> _What needs to be done_
Report each line from the data below that holds the word "Services".

Page-level text extractions:

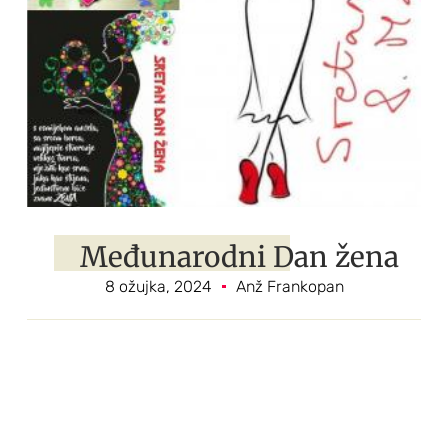
Međunarodni Dan žena
8 ožujka, 2024
Anž Frankopan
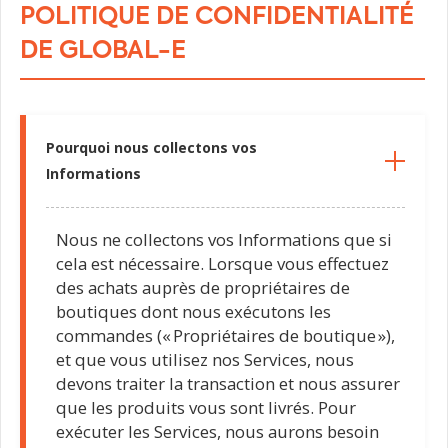
POLITIQUE DE CONFIDENTIALITÉ
DE GLOBAL-E
Pourquoi nous collectons vos
Informations
Nous ne collectons vos Informations que si
cela est nécessaire. Lorsque vous effectuez
des achats auprès de propriétaires de
boutiques dont nous exécutons les
commandes (« Propriétaires de boutique »),
et que vous utilisez nos Services, nous
devons traiter la transaction et nous assurer
que les produits vous sont livrés. Pour
exécuter les Services, nous aurons besoin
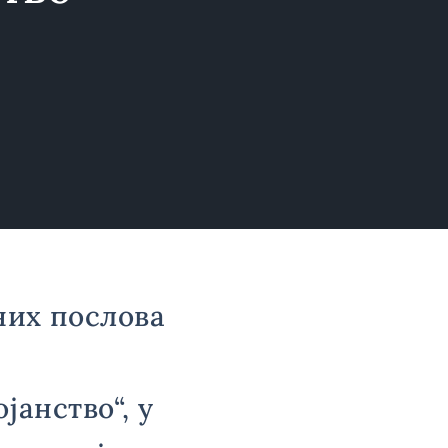
них послова
јанство“, у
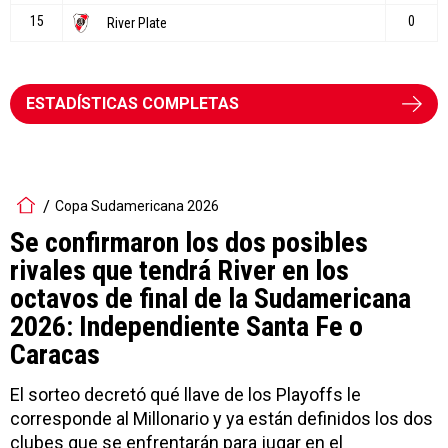
ESTADÍSTICAS COMPLETAS
Copa Sudamericana 2026
Se confirmaron los dos posibles
rivales que tendrá River en los
octavos de final de la Sudamericana
2026: Independiente Santa Fe o
Caracas
El sorteo decretó qué llave de los Playoffs le
corresponde al Millonario y ya están definidos los dos
clubes que se enfrentarán para jugar en el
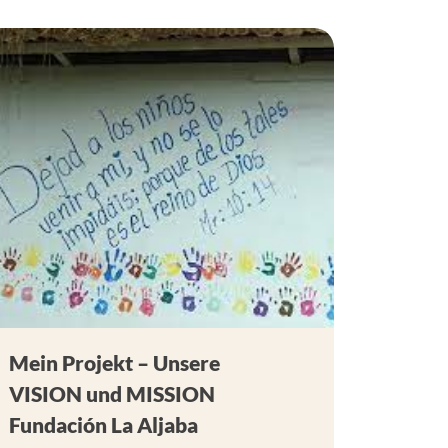
Mein Projekt – Unsere
VISION und MISSION
Fundación La Aljaba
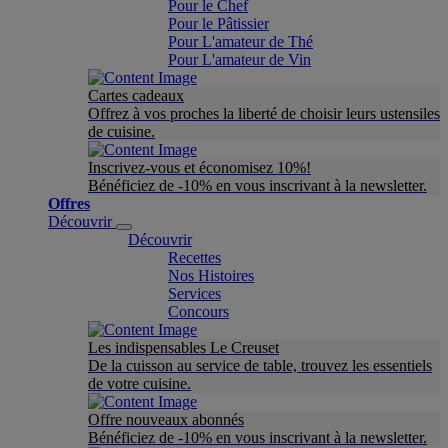
Pour le Chef
Pour le Pâtissier
Pour L'amateur de Thé
Pour L'amateur de Vin
Cartes cadeaux
Offrez à vos proches la liberté de choisir leurs ustensiles
de cuisine.
Inscrivez-vous et économisez 10%!
Bénéficiez de -10% en vous inscrivant à la newsletter.
Offres
Découvrir
Découvrir
Recettes
Nos Histoires
Services
Concours
Les indispensables Le Creuset
De la cuisson au service de table, trouvez les essentiels
de votre cuisine.
Offre nouveaux abonnés
Bénéficiez de -10% en vous inscrivant à la newsletter.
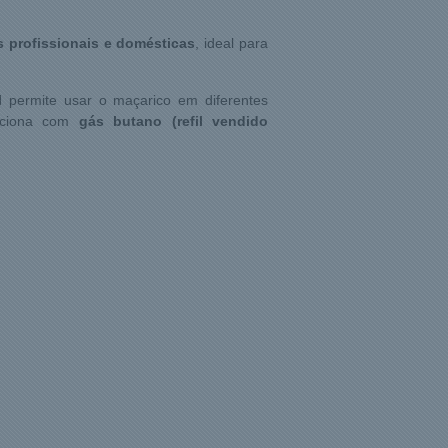
 profissionais e domésticas
, ideal para
l
permite usar o maçarico em diferentes
unciona com
gás butano (refil vendido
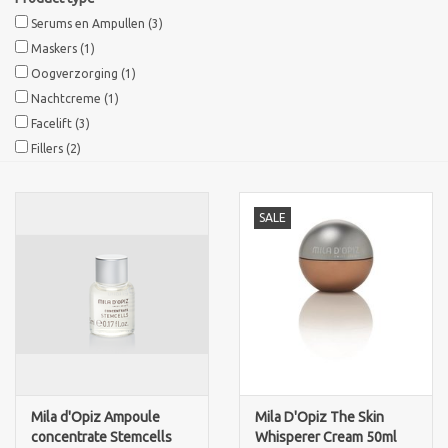
Serums en Ampullen
(3)
Maskers
(1)
Oogverzorging
(1)
Nachtcreme
(1)
Facelift
(3)
Fillers
(2)
SALE
Mila d'Opiz Ampoule
Mila D'Opiz The Skin
concentrate Stemcells
Whisperer Cream 50ml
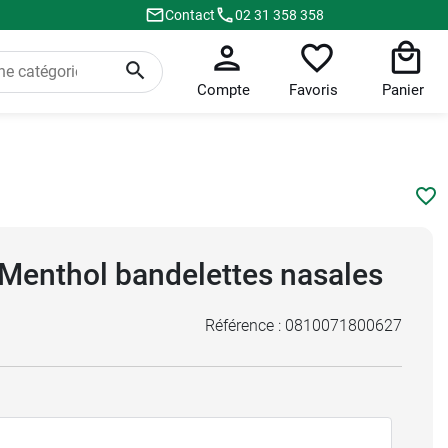
Contact
02 31 358 358
Compte
Favoris
Panier
 Menthol bandelettes nasales
Référence :
0810071800627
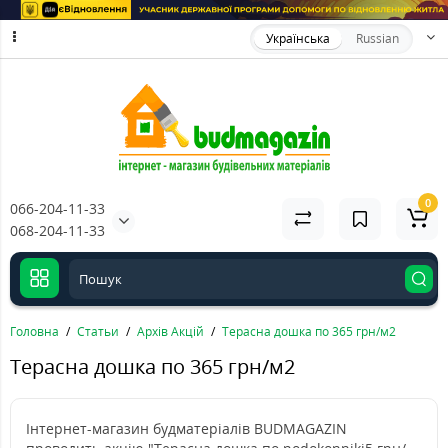
Українська
Russian
0
066-204-11-33
068-204-11-33
Головна
Статьи
Архів Акцій
Терасна дошка по 365 грн/м2
Терасна дошка по 365 грн/м2
Інтернет-магазин будматеріалів BUDMAGAZIN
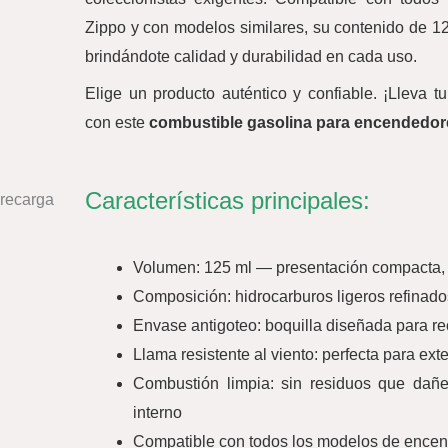
Zippo y con modelos similares, su contenido de 12
brindándote calidad y durabilidad en cada uso.
Elige un producto auténtico y confiable. ¡Lleva 
con este
combustible gasolina para encendedor
Características principales:
Volumen: 125 ml — presentación compacta,
Composición: hidrocarburos ligeros refinados
Envase antigoteo: boquilla diseñada para re
Llama resistente al viento: perfecta para ex
Combustión limpia: sin residuos que da
interno
Compatible con todos los modelos de encen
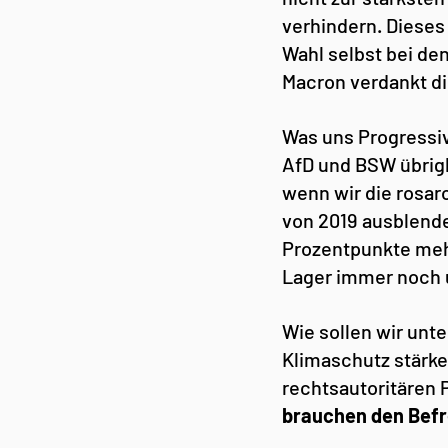
verhindern. Dieses
Wahl selbst bei de
Macron verdankt di
Was uns Progressive
AfD und BSW übrigl
wenn wir die rosaro
von 2019 ausblende
Prozentpunkte mehr
Lager immer noch 
Wie sollen wir unt
Klimaschutz stärke
rechtsautoritären P
brauchen den Befr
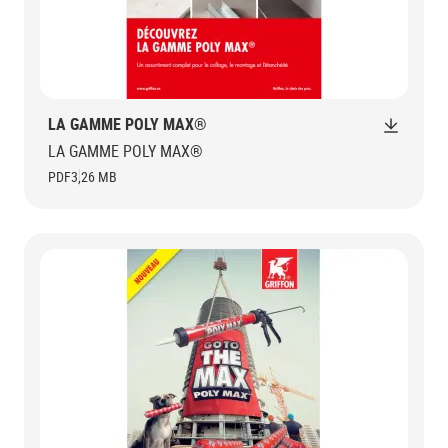
LA GAMME POLY MAX®
LA GAMME POLY MAX®
PDF
3,26 MB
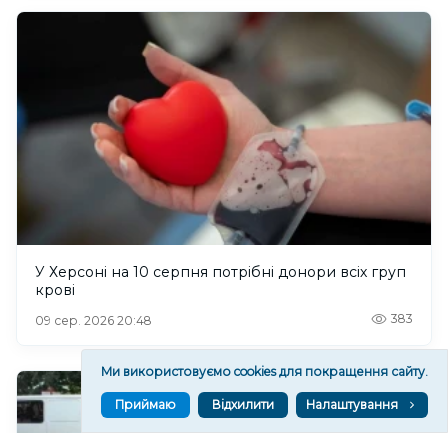
У Херсоні на 10 серпня потрібні донори всіх груп
крові
383
09 сер. 2026 20:48
Ми використовуємо cookies для покращення сайту.
Приймаю
Відхилити
Налаштування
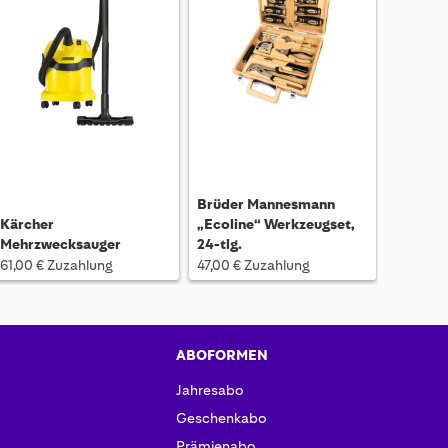
Brüder Mannesmann
Kärcher
„Ecoline“ Werkzeugset,
Mehrzwecksauger
24-tlg.
61,00 € Zuzahlung
47,00 € Zuzahlung
ABOFORMEN
Jahresabo
Geschenkabo
Prämienabo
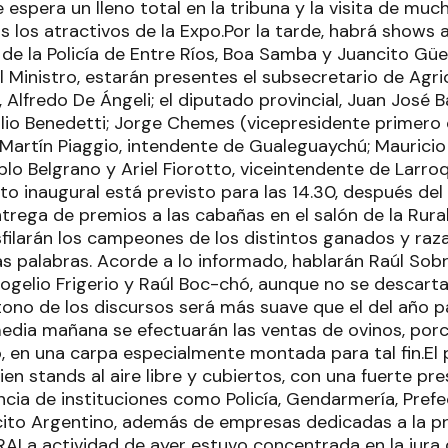
espera un lleno total en la tribuna y la visita de muc
s los atractivos de la Expo.Por la tarde, habrá shows a
de la Policía de Entre Ríos, Boa Samba y Juancito Gü
Ministro, estarán presentes el subsecretario de Agricu
 Alfredo De Ángeli; el diputado provincial, Juan José Bah
ilio Benedetti; Jorge Chemes (vicepresidente primero 
 Martín Piaggio, intendente de Gualeguaychú; Mauricio
lo Belgrano y Ariel Fiorotto, viceintendente de Larro
to inaugural está previsto para las 14.30, después de
rega de premios a las cabañas en el salón de la Rural.
sfilarán los campeones de los distintos ganados y raz
as palabras. Acorde a lo informado, hablarán Raúl Sobr
ogelio Frigerio y Raúl Boc-chó, aunque no se descarta
tono de los discursos será más suave que el del año
edia mañana se efectuarán las ventas de ovinos, porci
o, en una carpa especialmente montada para tal fin.El 
ien stands al aire libre y cubiertos, con una fuerte pres
cia de instituciones como Policía, Gendarmería, Prefe
ito Argentino, además de empresas dedicadas a la pr
ALa actividad de ayer estuvo concentrada en la jura 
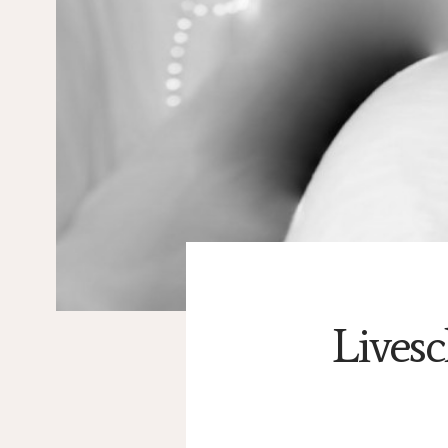
Lives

> _Exercise answer_
et que vous utilisez nos Services, nous
exécuter les Services, nous aurons besoin
Services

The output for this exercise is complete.